21:02 karolherbst: you can then implement stuff after the project is finished as well, that would be fine by me and I am sure nobody else will complain as well
21:02 karolherbst: yeah, there are reevaluating phases as well, just saying how I see things
21:03 imirkin_: welll, the way RE often works is that you "finish" the RE, go to implement it, and realize you're only 20% done with the RE :)

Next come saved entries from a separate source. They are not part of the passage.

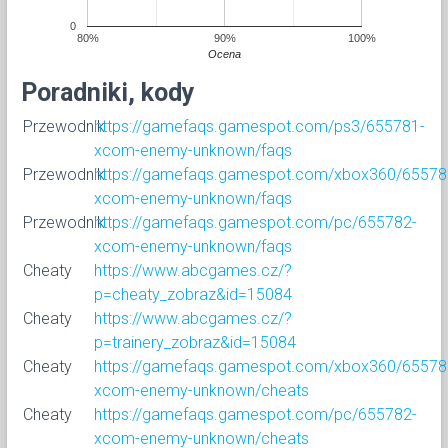
0
80%
90%
100%
Ocena
Poradniki, kody
Przewodnik
https://gamefaqs.gamespot.com/ps3/655781-
xcom-enemy-unknown/faqs
Przewodnik
https://gamefaqs.gamespot.com/xbox360/65578
xcom-enemy-unknown/faqs
Przewodnik
https://gamefaqs.gamespot.com/pc/655782-
xcom-enemy-unknown/faqs
Cheaty
https://www.abcgames.cz/?
p=cheaty_zobraz&id=15084
Cheaty
https://www.abcgames.cz/?
p=trainery_zobraz&id=15084
Cheaty
https://gamefaqs.gamespot.com/xbox360/65578
xcom-enemy-unknown/cheats
Cheaty
https://gamefaqs.gamespot.com/pc/655782-
xcom-enemy-unknown/cheats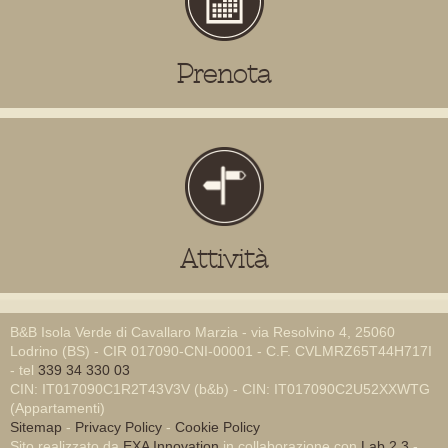
Prenota
Attività
B&B Isola Verde di Cavallaro Marzia - via Resolvino 4, 25060
Lodrino (BS) - CIR 017090-CNI-00001 - C.F. CVLMRZ65T44H717I
- tel
339 34 330 03
CIN: IT017090C1R2T43V3V (b&b) - CIN: IT017090C2U52XXWTG
(Appartamenti)
Sitemap
-
Privacy Policy
-
Cookie Policy
Sito realizzato da
EXA Innovation
in collaborazione con
Lab 2.3
-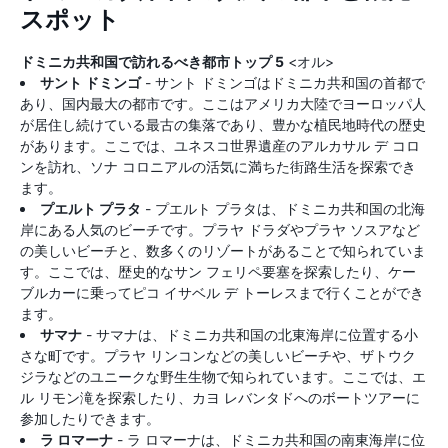
スポット
ドミニカ共和国で訪れるべき都市トップ 5
<オル>
サント ドミンゴ
- サント ドミンゴはドミニカ共和国の首都で
あり、国内最大の都市です。ここはアメリカ大陸でヨーロッパ人
が居住し続けている最古の集落であり、豊かな植民地時代の歴史
があります。ここでは、ユネスコ世界遺産のアルカサル デ コロ
ンを訪れ、ソナ コロニアルの活気に満ちた街路生活を探索でき
ます。
プエルト プラタ
- プエルト プラタは、ドミニカ共和国の北海
岸にある人気のビーチです。プラヤ ドラダやプラヤ ソスアなど
の美しいビーチと、数多くのリゾートがあることで知られていま
す。ここでは、歴史的なサン フェリペ要塞を探索したり、ケー
ブルカーに乗ってピコ イサベル デ トーレスまで行くことができ
ます。
サマナ
- サマナは、ドミニカ共和国の北東海岸に位置する小
さな町です。プラヤ リンコンなどの美しいビーチや、ザトウク
ジラなどのユニークな野生生物で知られています。ここでは、エ
ル リモン滝を探索したり、カヨ レバンタドへのボートツアーに
参加したりできます。
ラ ロマーナ
- ラ ロマーナは、ドミニカ共和国の南東海岸に位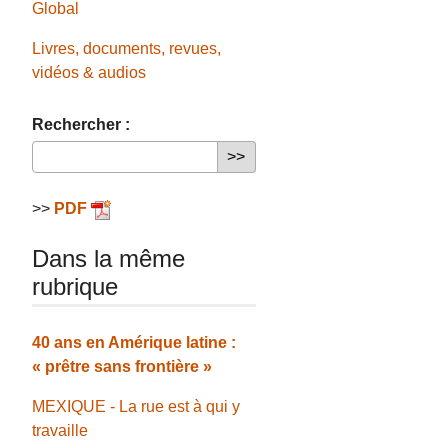
Global
Livres, documents, revues,
vidéos & audios
Rechercher :
>>
PDF
Dans la même
rubrique
40 ans en Amérique latine :
« prêtre sans frontière »
MEXIQUE - La rue est à qui y
travaille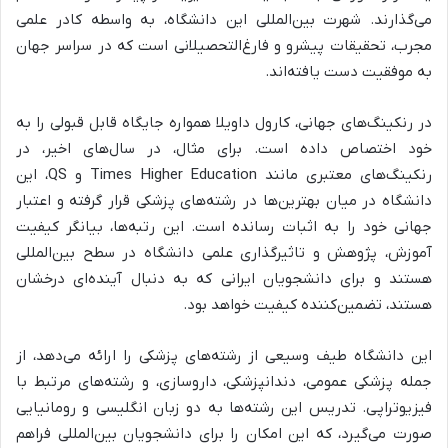
می‌گذارند. شهرت بین‌المللی این دانشگاه، به واسطه کادر علمی
مجرب، تحقیقات پیشرو و فارغ‌التحصیلانی است که در سراسر جهان
به موفقیت دست یافته‌اند.
در رنکینگ‌های جهانی، کارول داویلا همواره جایگاه قابل قبولی را به
خود اختصاص داده است. برای مثال، در سال‌های اخیر، در
رنکینگ‌های معتبری مانند Times Higher Education و QS، این
دانشگاه در میان بهترین‌ها در رشته‌های پزشکی قرار گرفته و اعتبار
جهانی خود را به اثبات رسانده است. این رتبه‌ها، بیانگر کیفیت
آموزش، پژوهش و تاثیرگذاری علمی دانشگاه در سطح بین‌المللی
هستند و برای دانشجویان ایرانی که به دنبال آینده‌ای درخشان
هستند، تضمین‌کننده کیفیت خواهد بود.
این دانشگاه طیف وسیعی از رشته‌های پزشکی را ارائه می‌دهد، از
جمله پزشکی عمومی، دندانپزشکی، داروسازی، و رشته‌های مرتبط با
فیزیوتراپی. تدریس این رشته‌ها به دو زبان انگلیسی و رومانیایی
صورت می‌گیرد، که این امکان را برای دانشجویان بین‌المللی فراهم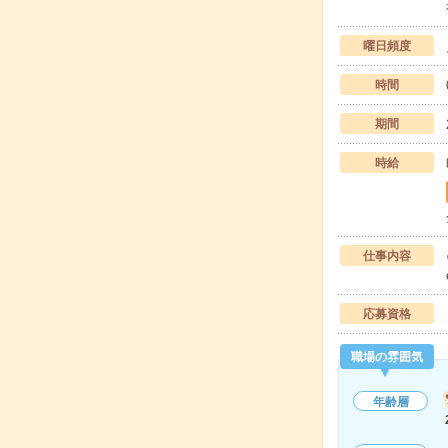
曜日頻度
時間
期間
時給
仕事内容
応募資格
職場の雰囲気
年齢層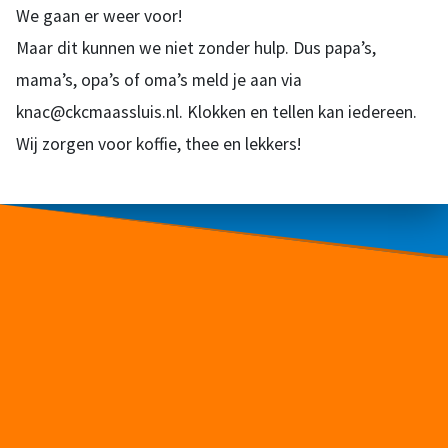
We gaan er weer voor!
Maar dit kunnen we niet zonder hulp. Dus papa’s,
mama’s, opa’s of oma’s meld je aan via
knac@ckcmaassluis.nl. Klokken en tellen kan iedereen.
Wij zorgen voor koffie, thee en lekkers!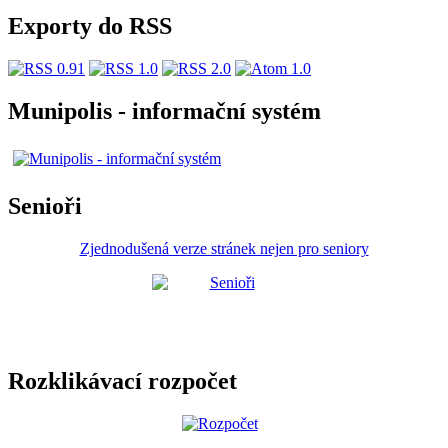
Exporty do RSS
Munipolis - informační systém
Senioři
Zjednodušená verze stránek nejen pro seniory
Rozklikávací rozpočet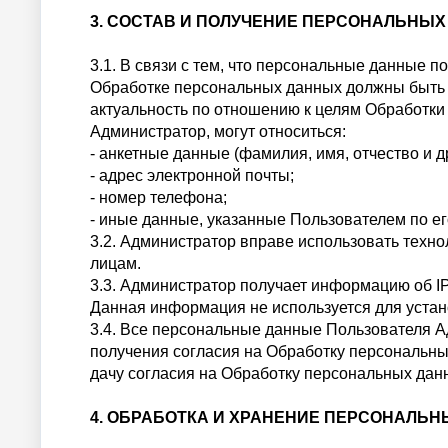
3. СОСТАВ И ПОЛУЧЕНИЕ ПЕРСОНАЛЬНЫ
3.1. В связи с тем, что персональные данные
Обработке персональных данных должны быть о
актуальность по отношению к целям Обработки
Администратор, могут относиться:
- анкетные данные (фамилия, имя, отчество и др
- адрес электронной почты;
- номер телефона;
- иные данные, указанные Пользователем по е
3.2. Администратор вправе использовать техн
лицам.
3.3. Администратор получает информацию об IP 
Данная информация не используется для устан
3.4. Все персональные данные Пользователя А
получения согласия на Обработку персональны
дачу согласия на Обработку персональных да
4. ОБРАБОТКА И ХРАНЕНИЕ ПЕРСОНАЛЬ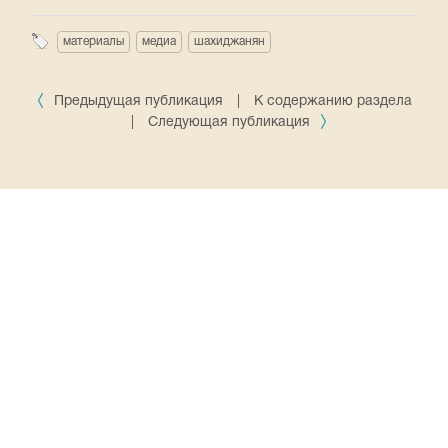
материалы
медиа
шахиджанян
Предыдущая публикация
|
К содержанию раздела
|
Следующая публикация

21:03 karolherbst: having code is not the requiernment for the GSoC project as long as the stuff you create is usefull
21:03 karolherbst: and this as well
21:04 karolherbst: implementing is your smallest concern
21:04 Satchelboi_: imirkin_: Oh dear. I'll try and account for that happening then
21:04 imirkin_: [unless you're very experienced with RE, which i'm guessing isn't the case]
21:04 karolherbst: REing that PCIe stuff was fun, cause that happened like always
21:04 karolherbst: ohh I am done, no I am not
21:05 karolherbst: I think my reclocking patches were like 95% REing in total
21:06 imirkin_: for the H.264 stuff i had to go back and forth, find additional flags that need to be set, etc.
21:06 Satchelboi_: imirkin_: Very far from the case
21:06 imirkin_: esp since i'm not an expert on H.264 encoding
21:06 imirkin_: and there still remains an H.264 bug
21:06 imirkin_: across all families
21:06 Satchelboi_: I have some experience with skills I can use for RE, but not with RE itself
21:07 imirkin_: feels like some motion vector buffer is undersized or something, but i haven't been able to make a dent in it thus far.
21:08 karolherbst: increase all buffser :p
21:09 imirkin_: if only i'd thought of that...
21:09 karolherbst: you're welcome :D
21:11 Satchelboi_: karolherbst: I have to head out for a while now and won't be back until much later, so i'll check in with you tomorrow for the patch idea
21:12 karolherbst: much later I sleep
21:12 karolherbst: good :)
23:14 skeggsb: RSpliet: i have a fix for your dmi issue, will push it later today
23:17 nyef: skeggsb: Got a minute or two to talk about the stereoscopy patch series?
23:18 RSpliet: skeggsb: thanks!!
23:18 skeggsb: nyef: i haven't looked any further since last time, still planning on that after i move (this weekend) when i can test it :P
23:19 RSpliet: skeggsb: nothing but a little goof-up?
23:19 skeggsb: m->v.blankus is a u16, which is enough for the result, but not enough for the intermediate calculation steps :P
23:20 RSpliet: ... ah!
23:20 nyef: skeggsb: That's fair, I guess. In the meantime, I've done a forward-port to 4.11-rc5 (one function name had been changed) and typofixed one of the patches, and was thinking to send the result out as a v3 series.
23:21 skeggsb: nyef: hmm, if you're going to do that, i'll have another look over today and check for obvious issues - to save you a potential -v4
23:21 nyef: Thank you.
23:22 skeggsb: i didn't notice anything on my first glance through :)
23:22 nyef: Well, that's encouraging. (-:
23:23 nyef: One thing that you might run into is that drm_crtc_get_hv_timing() has been renamed to drm_mode_get_hv_timing() at some point along the way.
23:23 skeggsb: ack
23:23 nyef: (That's the revision for the forward-port.)